Extractor Source Install Extra Acknowledgment
SSEExtractor Server-Sent Events (core) No
WebSocketExtractor WebSocket streams pycharter[streaming] No
FileWatcherExtractor Directory monitoring pycharter[streaming] No
KafkaExtractor Apache Kafka pycharter[kafka] Yes (offset commit)
RabbitMQExtractor RabbitMQ pycharter[rabbitmq] Yes (ack/nack)
SQSExtractor AWS SQS pycharter[etl] Yes (delete/visibility)

All streaming and messaging extractors share common controls:

  • batch_size — maximum records per yielded batch
  • batch_timeout — seconds before yielding a partial batch
  • max_records — stop after this many total records
  • max_batches — stop after yielding this many batches
  • shutdown_eventasyncio.Event to signal graceful shutdown

Streaming Extractors

Streaming extractors yield batches indefinitely from real-time data sources. They reconnect automatically on connection loss and use the BatchAccumulator for efficient memory-bounded batching.

SSE (Server-Sent Events)

SSE is ideal for consuming event streams from HTTP endpoints. Uses httpx (a core dependency — no extra install needed).

import asyncio
from pycharter import Pipeline
from pycharter.etl_generator.extractors import SSEExtractor

shutdown = asyncio.Event()

extractor = SSEExtractor(
    url="https://stream.example.com/events",
    headers={"Authorization": "Bearer ${TOKEN}"},
    event_filter="trade",          # only process "trade" events
    data_format="json",
    batch_size=500,
    batch_timeout=2.0,
    reconnect=True,
    reconnect_delay=3.0,
    max_reconnects=10,
    shutdown_event=shutdown,
)

pipeline = Pipeline(extractor) | PostgresLoader(...)
extract.yaml
type: sse
url: https://stream.example.com/events
headers:
  Authorization: "Bearer ${TOKEN}"
event_filter: trade
data_format: json
batch_size: 500
batch_timeout: 2.0
reconnect: true
max_reconnects: 10

Each SSE event becomes a dict with _event_type, _event_id, and the parsed data fields (or a data key for non-dict payloads).

WebSocket

For bidirectional WebSocket feeds. Requires pip install pycharter[streaming].

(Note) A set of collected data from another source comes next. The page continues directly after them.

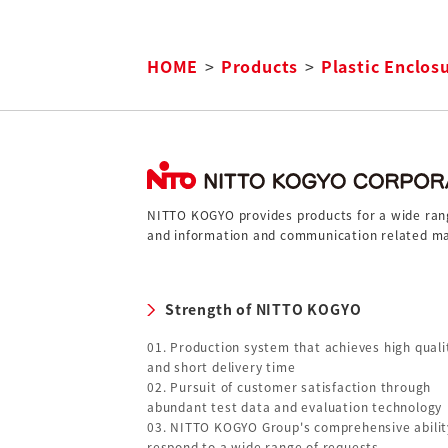
HOME
Products
Plastic Enclos
NITTO KOGYO provides products for a wide range
and information and communication related ma
Strength of NITTO KOGYO
01. Production system that achieves high quali
and short delivery time
02. Pursuit of customer satisfaction through
abundant test data and evaluation technology
03. NITTO KOGYO Group's comprehensive abilit
respond to a wide range of requests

from pycharter.etl_generator.extractors import WebSocketExtractor

extractor = WebSocketExtractor(
    url="wss://ws.example.com/feed",
    subscribe_messages=[
        {"action": "subscribe", "channel": "trades"},
        {"action": "subscribe", "channel": "orderbook"},
    ],
    data_format="json",
    batch_size=1000,
    batch_timeout=5.0,
    ping_interval=20.0,
    reconnect=True,
    max_reconnects=10,
)
extract.yaml
type: websocket
url: wss://ws.example.com/feed
subscribe_messages:
  - action: subscribe
    channel: trades
data_format: json
batch_size: 1000
ping_interval: 20.0

FileWatcher

Monitor a directory for new files and extract their contents. Uses watchfiles for efficient OS-level notifications when available, with a polling fallback.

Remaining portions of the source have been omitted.